Cost and mortality prediction using polymerase chain reaction pathogen detection in sepsis: evidence from three observational trials

Lutz E Lehmann et al. Crit Care. 2010.

Abstract

Introduction: Delays in adequate antimicrobial treatment contribute to high cost and mortality in sepsis. Polymerase chain reaction (PCR) assays are used alongside conventional cultures to accelerate the identification of microorganisms. We analyze the impact on medical outcomes and healthcare costs if improved adequacy of antimicrobial therapy is achieved by providing immediate coverage after positive PCR reports.

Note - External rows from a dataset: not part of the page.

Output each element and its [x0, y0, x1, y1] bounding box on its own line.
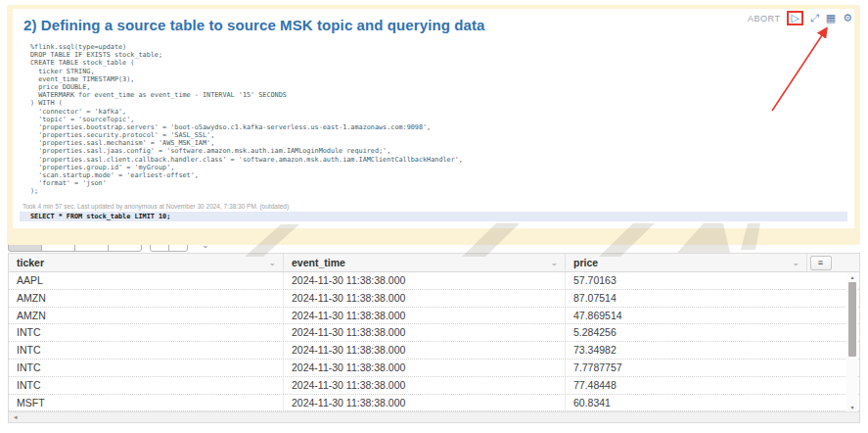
table-row[interactable]: AAPL2024-11-30 11:38:38.00057.70163 [9, 272, 859, 290]
code-line: ticker STRING, [30, 68, 847, 75]
table-cell: 57.70163 [566, 272, 834, 289]
show-output-icon[interactable]: ▦ [826, 13, 836, 24]
zeppelin-notebook-page: ⌄ 2) Defining a source table to source M… [0, 0, 868, 433]
table-cell: 2024-11-30 11:38:38.000 [284, 395, 566, 411]
notebook-paragraph: 2) Defining a source table to source MSK… [7, 5, 860, 245]
table-cell: AAPL [9, 272, 284, 289]
scroll-up-icon[interactable]: ▴ [850, 273, 853, 281]
table-cell: INTC [9, 324, 284, 341]
sql-code-editor[interactable]: %flink.ssql(type=update)DROP TABLE IF EX… [20, 37, 847, 225]
table-cell: 2024-11-30 11:38:38.000 [284, 377, 566, 394]
code-line: 'properties.sasl.jaas.config' = 'softwar… [30, 147, 847, 155]
table-menu-cell: ≡ [807, 254, 834, 271]
table-cell: MSFT [9, 395, 284, 411]
table-cell: 2024-11-30 11:38:38.000 [284, 360, 566, 376]
table-cell: INTC [9, 360, 284, 376]
table-header-row: ticker⌄event_time⌄price⌄≡ [9, 254, 859, 272]
table-cell: 2024-11-30 11:38:38.000 [284, 272, 566, 289]
column-header-label: event_time [292, 257, 345, 268]
column-header-price[interactable]: price⌄ [566, 254, 807, 271]
paragraph-title: 2) Defining a source table to source MSK… [23, 17, 484, 33]
table-cell: 7.7787757 [566, 360, 834, 376]
horizontal-scrollbar[interactable]: ◂ [9, 411, 859, 422]
table-body: AAPL2024-11-30 11:38:38.00057.70163AMZN2… [9, 272, 859, 411]
table-row[interactable]: AMZN2024-11-30 11:38:38.00087.07514 [9, 290, 859, 308]
table-cell: 60.8341 [566, 395, 834, 411]
table-cell: AMZN [9, 290, 284, 307]
select-query-line[interactable]: SELECT * FROM stock_table LIMIT 10; [20, 212, 847, 221]
settings-gear-icon[interactable]: ⚙ [843, 13, 852, 24]
column-filter-caret-icon[interactable]: ⌄ [550, 258, 558, 267]
code-line: event_time TIMESTAMP(3), [30, 75, 847, 83]
table-cell: INTC [9, 377, 284, 394]
table-cell: 77.48448 [566, 377, 834, 394]
table-row[interactable]: INTC2024-11-30 11:38:38.0007.7787757 [9, 360, 859, 377]
column-header-event_time[interactable]: event_time⌄ [284, 254, 566, 271]
table-cell: 5.284256 [566, 324, 834, 341]
scroll-left-icon[interactable]: ◂ [14, 413, 18, 421]
code-line: ); [30, 187, 847, 195]
vertical-scrollbar-thumb[interactable] [848, 282, 856, 357]
scroll-down-icon[interactable]: ▾ [850, 404, 853, 411]
expand-icon[interactable]: ⤢ [810, 13, 819, 24]
code-line: DROP TABLE IF EXISTS stock_table; [30, 51, 847, 59]
run-paragraph-icon[interactable]: ▷ [791, 13, 799, 24]
column-header-ticker[interactable]: ticker⌄ [9, 254, 284, 271]
table-menu-button[interactable]: ≡ [810, 256, 832, 270]
column-header-label: price [573, 257, 598, 268]
paragraph-controls: ABORT ▷ ⤢ ▦ ⚙ [748, 11, 852, 25]
results-table: ticker⌄event_time⌄price⌄≡ AAPL2024-11-30… [8, 253, 860, 423]
code-line: 'topic' = 'sourceTopic', [30, 116, 847, 123]
code-line: CREATE TABLE stock_table ( [30, 59, 847, 67]
code-line: 'properties.group.id' = 'myGroup', [30, 164, 847, 171]
code-block: %flink.ssql(type=update)DROP TABLE IF EX… [30, 43, 847, 212]
table-row[interactable]: INTC2024-11-30 11:38:38.00073.34982 [9, 342, 859, 360]
paragraph-status-text: Took 4 min 57 sec. Last updated by anony… [23, 203, 289, 210]
table-cell: 2024-11-30 11:38:38.000 [284, 290, 566, 307]
table-cell: 73.34982 [566, 342, 834, 359]
table-cell: 47.869514 [566, 308, 834, 324]
code-line: 'properties.sasl.mechanism' = 'AWS_MSK_I… [30, 139, 847, 147]
vertical-scrollbar[interactable]: ▴ ▾ [846, 273, 858, 411]
code-line: %flink.ssql(type=update) [30, 43, 847, 51]
table-cell: 2024-11-30 11:38:38.000 [284, 342, 566, 359]
column-header-label: ticker [17, 257, 44, 268]
abort-button[interactable]: ABORT [748, 14, 780, 24]
code-line: ) WITH ( [30, 99, 847, 107]
column-filter-caret-icon[interactable]: ⌄ [268, 258, 276, 267]
table-cell: INTC [9, 342, 284, 359]
table-row[interactable]: MSFT2024-11-30 11:38:38.00060.8341 [9, 395, 859, 412]
table-cell: 87.07514 [566, 290, 834, 307]
table-row[interactable]: INTC2024-11-30 11:38:38.00077.48448 [9, 377, 859, 395]
table-row[interactable]: INTC2024-11-30 11:38:38.0005.284256 [9, 324, 859, 342]
code-line: 'properties.bootstrap.servers' = 'boot-o… [30, 123, 847, 131]
code-line: 'properties.security.protocol' = 'SASL_S… [30, 131, 847, 139]
code-line: 'properties.sasl.client.callback.handler… [30, 156, 847, 164]
table-cell: 2024-11-30 11:38:38.000 [284, 308, 566, 324]
table-row[interactable]: AMZN2024-11-30 11:38:38.00047.869514 [9, 308, 859, 325]
table-cell: AMZN [9, 308, 284, 324]
code-line: price DOUBLE, [30, 83, 847, 91]
column-filter-caret-icon[interactable]: ⌄ [792, 258, 799, 267]
paragraph-content: 2) Defining a source table to source MSK… [13, 9, 854, 228]
code-line: 'scan.startup.mode' = 'earliest-offset', [30, 171, 847, 179]
code-line: 'format' = 'json' [30, 179, 847, 187]
code-line: WATERMARK for event_time as event_time -… [30, 91, 847, 99]
run-button-highlight-box: ▷ [787, 11, 802, 25]
table-cell: 2024-11-30 11:38:38.000 [284, 324, 566, 341]
code-line: 'connector' = 'kafka', [30, 108, 847, 116]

Methods: A mathematical prediction model describes the impact of PCR-based rapid adjustment of antimicrobial treatment. The model is applied to predict cost and medical outcomes for 221 sepsis episodes of 189 post-surgical and intensive care unit (ICU) sepsis patients with available PCR data from a prospective, observational trial of a multiplex PCR assay in five hospitals. While this trial demonstrated reduction of inadequate treatment days, data on outcomes associated with reduced inadequate initial antimicrobial treatment had to be obtained from two other, bigger, studies which involved 1,147 (thereof 316 inadequately treated) medical or surgical ICU patients. Our results are reported with the (5% to 95%) percentile ranges from Monte Carlo simulation in which the input parameters were randomly and independently varied according to their statistical characterization in the three underlying studies. The model allows predictions also for different patient groups or PCR assays.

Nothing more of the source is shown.